Tag Archives: botanic

Preparations

In my previous  post, we took a brief look in the rear view mirror. This post goes further back, to the beginning of my blogcation, in late March.

Preparing for my weekend visitor, I fill the vases…..

for the table

Borage, Salvia and Sage

Borage, Salvia and Sage in Blue

Yellow Rocket and Mexican Orange Blossom Leaves

Yellow Rocket and Mexican Orange Blossom Leaves

and for the bedroom

Monet and Chilean Guava

Monet and Chilean Guava

Update:

Today, April 13 is Thomas Jefferson’s birthday. One of my favourite websites for plant information is this one http://www.monticello.org/site/visit . I would like to visit the Monticello gardens, one day.  In the meantime, I looked up sage and borage to see if they featured at Monticello, and they do. I particularly liked this reference to  sage/salvia.

“This Mediterranean shrub has been grown in gardens since at least the thirteenth century. It was thought to prolong life, even “render men immortal.” Sage was a standard item in gardens from colonial times, and was included by Jefferson in a list of “Objects for the garden this year” in 1794. The term Salvia comes from the Latin salveo meaning “I am well,” a reference to its virtuous powers. In addition to being a useful culinary herb, Sage is an attractive ornamental dwarf shrub that attracts bees and butterflies, but is not favored by deer.”

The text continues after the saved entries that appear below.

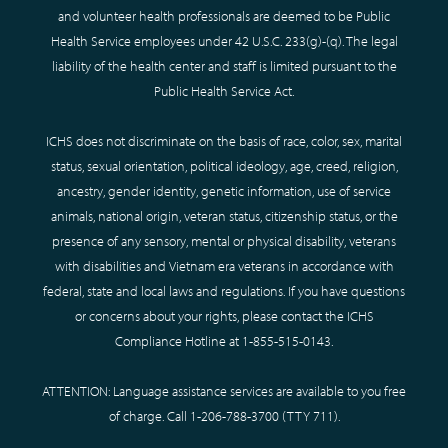
and volunteer health professionals are deemed to be Public
Health Service employees under 42 U.S.C. 233(g)-(q). The legal
liability of the health center and staff is limited pursuant to the
Public Health Service Act.
ICHS does not discriminate on the basis of race, color, sex, marital
status, sexual orientation, political ideology, age, creed, religion,
ancestry, gender identity, genetic information, use of service
animals, national origin, veteran status, citizenship status, or the
presence of any sensory, mental or physical disability, veterans
with disabilities and Vietnam era veterans in accordance with
federal, state and local laws and regulations. If you have questions
or concerns about your rights, please contact the ICHS
Compliance Hotline at
1-855-515-0143
.
ATTENTION: Language assistance services are available to you free
of charge. Call
1-206-788-3700
(TTY
711
).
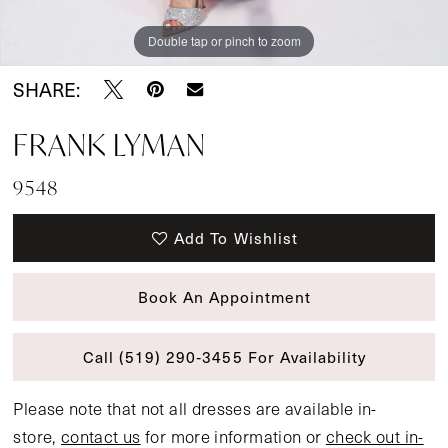
Double tap or pinch to zoom
SHARE:
FRANK LYMAN
9548
Add To Wishlist
Book An Appointment
Call (519) 290‑3455 For Availability
Please note that not all dresses are available in-
store,
contact us
for more information or
check out in-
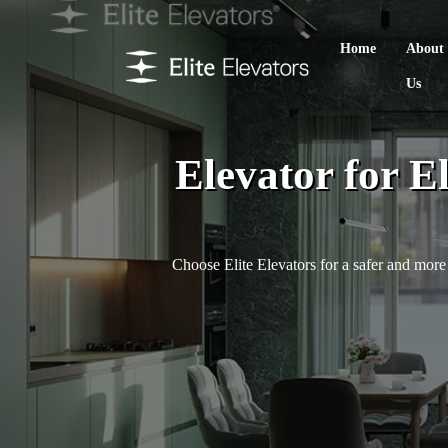
Home
About
Us
Elevator for E
Choose Elite Elevators for a safer and more 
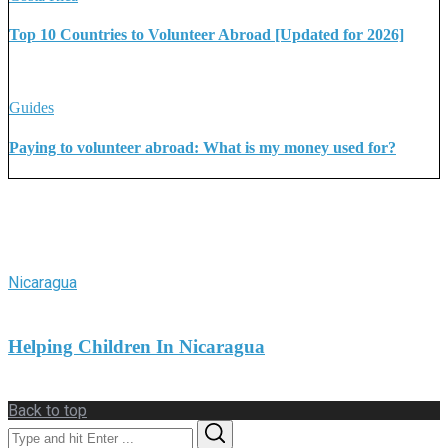
Top 10 Countries to Volunteer Abroad [Updated for 2026]
Guides
Paying to volunteer abroad: What is my money used for?
More Stories
Nicaragua
Helping Children In Nicaragua
Back to top
Search
Search
for:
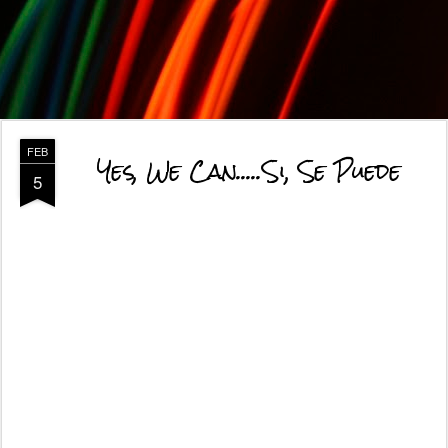
FEB
Yes, We Can.....Si, Se Puede
5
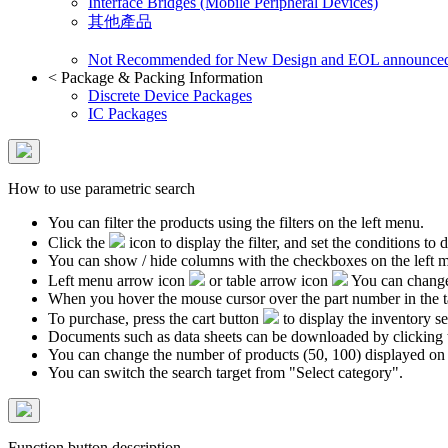
Interface Bridges (Mobile Peripheral Devices)
其他產品
Not Recommended for New Design and EOL announce
<
Package & Packing Information
Discrete Device Packages
IC Packages
How to use parametric search
You can filter the products using the filters on the left menu.
Click the
icon to display the filter, and set the conditions to di
You can show / hide columns with the checkboxes on the left 
Left menu arrow icon
or table arrow icon
You can change 
When you hover the mouse cursor over the part number in the 
To purchase, press the cart button
to display the inventory se
Documents such as data sheets can be downloaded by clicking 
You can change the number of products (50, 100) displayed on
You can switch the search target from "Select category".
Function button description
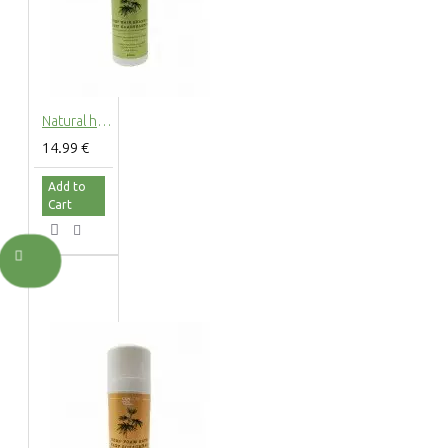
Natural hemp hair shampoo with hemp extract, 200ml
14.99 €
Add to
Cart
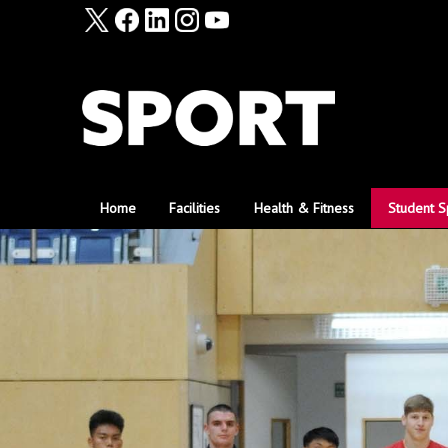
Home
Facilities
Health & Fitness
Student S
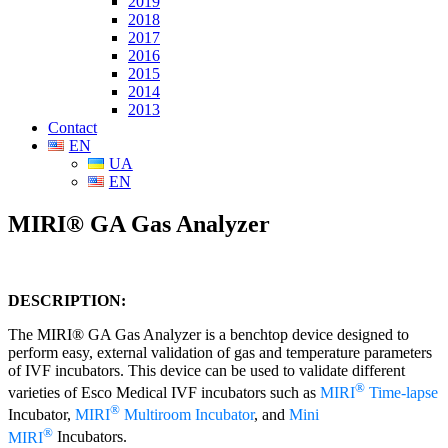
2019
2018
2017
2016
2015
2014
2013
Contact
EN
UA
EN
MIRI® GA Gas Analyzer
DESCRIPTION
:
The MIRI® GA Gas Analyzer is a benchtop device designed to
perform easy, external validation of gas and temperature parameters
of IVF incubators. This device can be used to validate different
®
varieties of Esco Medical IVF incubators such as
MIRI
Time-lapse
®
Incubator,
MIRI
Multiroom Incubator
, and
Mini
®
MIRI
Incubators.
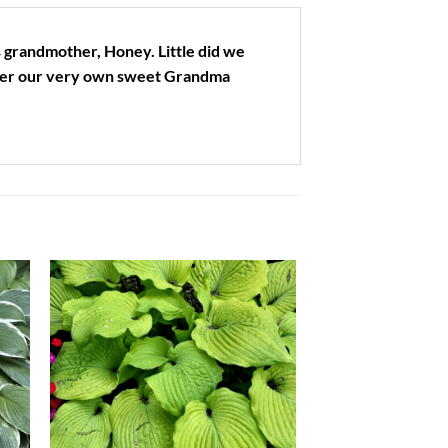
 grandmother, Honey. Little did we
fter our very own sweet Grandma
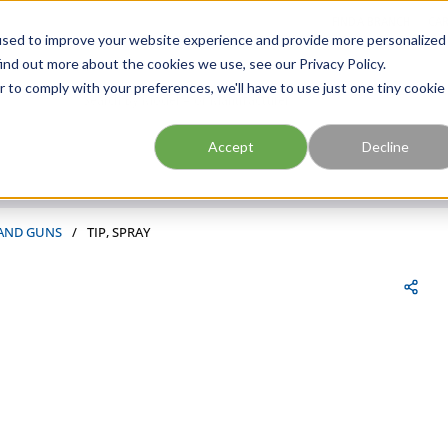
FIND A BRANCH
CAR
used to improve your website experience and provide more personalized
ind out more about the cookies we use, see our Privacy Policy.
r to comply with your preferences, we'll have to use just one tiny cookie
Site Search
submit search
Accept
Decline
 AND GUNS
/
TIP, SPRAY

Although I do not have to worry about deer ( snails are bad enough! ) eating my plants, I love that I have a plant in my garden that  relates to health and well-being and healing. How lovely to look back and realise that I greeted my special guest with a vase of ‘well being”.

© silkannthreades

 

Sweet as…peachy-keen…..and a little delicate, too

Just before the wild,  once-in-a-century, flood, stormed through our city,

An insider's view of the Rain of the Century

An insider’s view of the Rain of the Century

and  burst the river banks ,  a friend went foraging across town and, then, treated me to some of her finds…beautiful, tree-ripened blackboy peaches…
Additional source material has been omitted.